The Nuba Mountains is a wilderness… Rugged mountains, dirt rough roads that turn to mud in the wet season, countless seasonal rivers, mud brick tukels with straw roofs, clumps of mango trees, plots of sorghum, boreholes, women carrying water, bundles of fire wood, men looking after cattle, goats, sheep, children playing with stones and dirt. The Nuba Mountains is located south of Sudan; it is rich in a variety of minerals including gold, water and fertile soil. The Nuba people are Christians, Muslim and animists and live together in relative peace and goodwill. Peace, and the opportunity to develop their territory is a common hope. The Khartoum government started bombing its own people in the Nuba Mountains in June 2011, only six years after the 22-year war between the north and south ended with South Sudan being made the world’s newest country.

Living in a state of constant alert became ‘normal’ for me. At the sound of an antonov or a jet everyone ran to a fox hole for protection. Thousands of people have died or suffered horrendous injuries from flying shrapnel released by the bombs. The latest weapons deployed by Bashir in December 2013 are Sukhoi-25 jets releasing parachute-retarded bombs that do not all explode on impact. Many women and children have been shred to pieces because they climbed out of the fox holes thinking they were safe. It was heart wrenching sitting on the side of the bed of the wounded…words were inadequate, there was but shared silence and the meeting of eyes.

My ministry involved teaching 23 men and 7 women studying to be primary school teachers; running a creative arts program for children in Mother of Mercy Hospital; feeding and washing wounded soldiers when there was need for ‘all hands on deck’ to cope with the overwhelming numbers after bloody battles; facilitating personal and team development workshops for Voice of Peace Radio staff. I heard many people’s story. I saw the utter gruesomeness of war.

The Nuba are a tenacious, resilient people. They have lived with war, hunger and isolation, most of their lives. Many Nuba have told me that their first thought on waking in the morning is ‘I’m still alive! God must have a purpose for my life.’ I find this statement a profound proclamation of faith. Along with their sense of gratitude that seems to permeate their day. The Nuba hang in there with life whatever their lot may be. I wonder often, ‘why are we born where we are born? What if I was born in the Nuba Mountains?

Since returning to Melbourne many people have asked me if the materialism of ‘here’ makes me frustrated and angry and how do I cope with the abundance of access and choice. Over the years I have been in a number of developing or struggling countries: Kenya, Papua New Guinea, Pakistan, Philippines and Romania. Initially re-entry into Australia was very difficult – guilt at having so much plagued me. Now I see an ever greater abundance of all kinds of stuff and a vast range of choices and access to more and more services. That strong guilt of the past is not there. Rather a sense of calm that this is how it is here and this is how it is in the Nuba Mountains. I can live in both places.

Having said that a flush loo, a shower and a comfortable bed have been greatly enjoyed. Perhaps it is a sign of my aging or greater gentleness for myself. I smile at the depth of my gratitude. And I concede that being confronted with having to make a choice about which brand of bread and yoghurt to buy is far more taxing that knowing that those choices are not before me in the Nuba. There is one kind of bread and packaged yoghurt does not exist. This opens up further dimensions to the Bamboo principles of simplicity, solidarity and contemplation. The challenge of making choices of taking responsibility for those choices takes effort and attention.
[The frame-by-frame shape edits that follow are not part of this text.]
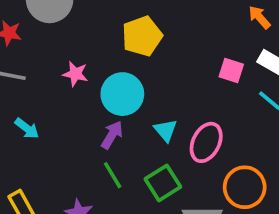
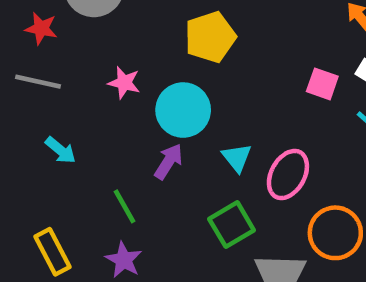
green line: (113, 175) -> (125, 206), moved

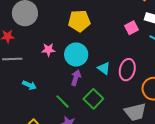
yellow pentagon: (210, 37) -> (79, 21), turned 30
pink square: (322, 84) -> (131, 28), turned -32
green square: (232, 225) -> (93, 99), moved

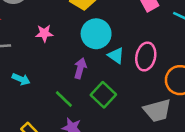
cyan circle: (76, 54) -> (96, 34), moved

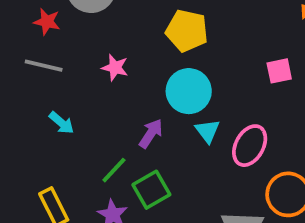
green square: (103, 95) -> (151, 190), moved
green line: (64, 99) -> (114, 170), turned 72

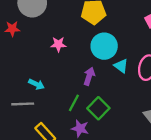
gray line: (44, 66) -> (23, 104), moved

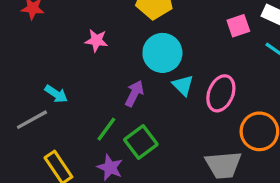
gray line: (23, 104) -> (32, 120), turned -35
As the days unfold I wonder what true development might look like – is less, more; what dignity for all might look like – reasonable access for all. Will I- we ever ‘wake up’ across the globe and recognise that what is done here has an impact on there…that we are indeed interconnected with one another with the universe; that this reality has profound meaning and consequences.
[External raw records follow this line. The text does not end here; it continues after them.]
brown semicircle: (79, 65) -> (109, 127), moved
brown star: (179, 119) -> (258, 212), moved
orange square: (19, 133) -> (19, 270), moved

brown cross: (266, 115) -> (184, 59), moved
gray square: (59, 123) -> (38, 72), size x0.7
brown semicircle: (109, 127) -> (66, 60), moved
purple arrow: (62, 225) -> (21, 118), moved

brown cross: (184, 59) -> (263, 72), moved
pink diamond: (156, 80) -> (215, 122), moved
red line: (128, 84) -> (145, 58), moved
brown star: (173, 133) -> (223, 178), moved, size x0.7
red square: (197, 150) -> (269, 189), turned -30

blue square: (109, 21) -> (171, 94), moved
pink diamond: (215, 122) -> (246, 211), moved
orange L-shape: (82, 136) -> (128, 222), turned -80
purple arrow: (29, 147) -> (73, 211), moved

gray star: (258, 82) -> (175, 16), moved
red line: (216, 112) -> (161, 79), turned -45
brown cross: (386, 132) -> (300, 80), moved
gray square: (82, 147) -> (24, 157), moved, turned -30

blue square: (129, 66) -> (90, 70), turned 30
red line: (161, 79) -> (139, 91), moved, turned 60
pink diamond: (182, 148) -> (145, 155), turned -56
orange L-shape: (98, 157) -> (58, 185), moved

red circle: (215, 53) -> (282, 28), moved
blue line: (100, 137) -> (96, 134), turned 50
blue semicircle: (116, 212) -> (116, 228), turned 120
For many of us our deepest peace and happiness are not found in access and having a lot of stuff but rather in developing friendships. And, knowing the experience of intimacy that comes with being heard and understood; the joy of sharing the surrounding natural beauty; the touching into another’s hopes and desires; the solace of presence.

I recognise more and more that the deep restless longing in me occurs wherever I am. Living simply, the experiencing of solidarity and developing a contemplative way of being, are guides into moving further into that restless longing. A longing that mysteriously holds the experience of ‘oneness’.

Nicole Rotaru rsm

NicoleNicole Rotaru is a Sister of Mercy committed to listening deeply to the call of the Gospel and trusting in the providence of God while wondering about the ambiguities, paradoxes and mysteries in life. She is currently living in Melbourne.